Walter Bailey, Artist, Educator: Black expressionism goes all the way back to the founding of the visual arts on the African continent. It flowed through time into this room. It passed through many definitions and transitions until it comes to you.

Bill Kubota, Senior Producer, One Detroit: The Mary Grove Conservancy, Detroit. Most Monday nights it’s the Breakfast Club.

Unknown Speaker 1: Please give him your undivided attention. Look at that handsome face. Look at him smiling. Okay.

Bill Kubota: Artists, art lovers, collectors. Looking, talking and buying art.

Henry Harper, Co-Founder, Detroit Fine Arts Breakfast Club: I’m happy because it brings artists out of the woodwork.

Mariam Hall, Acrylic Painter: My name is Mariam Hall. I’m an acrylic painter.

Unknown Speaker 2: I mostly do line art.

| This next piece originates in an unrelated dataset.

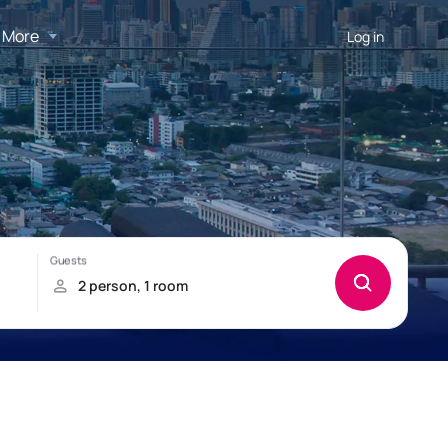
More
Log in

Portraiture is what I really dabble in and I’m really inspired by Detroit’s underground community.

Unknown Speaker 3: I was a technical illustrator for GM for over 40 years, so that was my profession, I’m a photo realistic artist.

Unknown Speaker 4: And I’m proud to say I am a folk artist.

Henry Harper: Breakfast Club started about 2009.

Bill Kubota: Henry Harper, antiques dealer on Detroit’s East Side, and art aficionado.

Henry Harper: Here is the sheepturner for Detroit and actually getting to be a national art rock star.

Bill Kubota: Art, Harper realized something to look forward to coming home to.

Henry Harper: Art just enhances one’s life.

Bill Kubota: Artists check-in, show their wares, get some advice.

Unknown Speaker 5: So, the piece is a Black narrative. And it’s ironic, you know, part of me coming here to drop it off I got pulled over by the police. So it’s just the–

Henry Harper: You did?

Unknown Speaker 5: Yeah.

Henry Harper: With this in the car?

Unknown Speaker 5: Yeah with this in the car.

Henry Harper: That should of been interesting. It’s something new in this millennial about the business of art. Art is now a business beyond what it used to be. It was reserved for the one-percenters.

Bill Kubota: The very rich. Harper has been a procurer of antiques for some of them. But this Breakfast Club that goes in a different direction.

Henry Harper: Now, what Breakfast Club has done was to make art absolutely democratic.

Unknown Speaker 6: Now as you go through life and you evolve up the state of creativity, you’re going to have to define who you are and what you are. Are you a cubist? Are you an impressionist?

Unknown Speaker 6: Along the road of life, you’re going to be experimenting with art, you’re going to be experimenting with techniques. You’re going to be looking to find yourself.

Unknown Speaker 6: Now, once you find yourself, you have to define yourself. When you make out a resumé, you’re going to have to tell people what type of artist you are. I am a Black expressionist artist.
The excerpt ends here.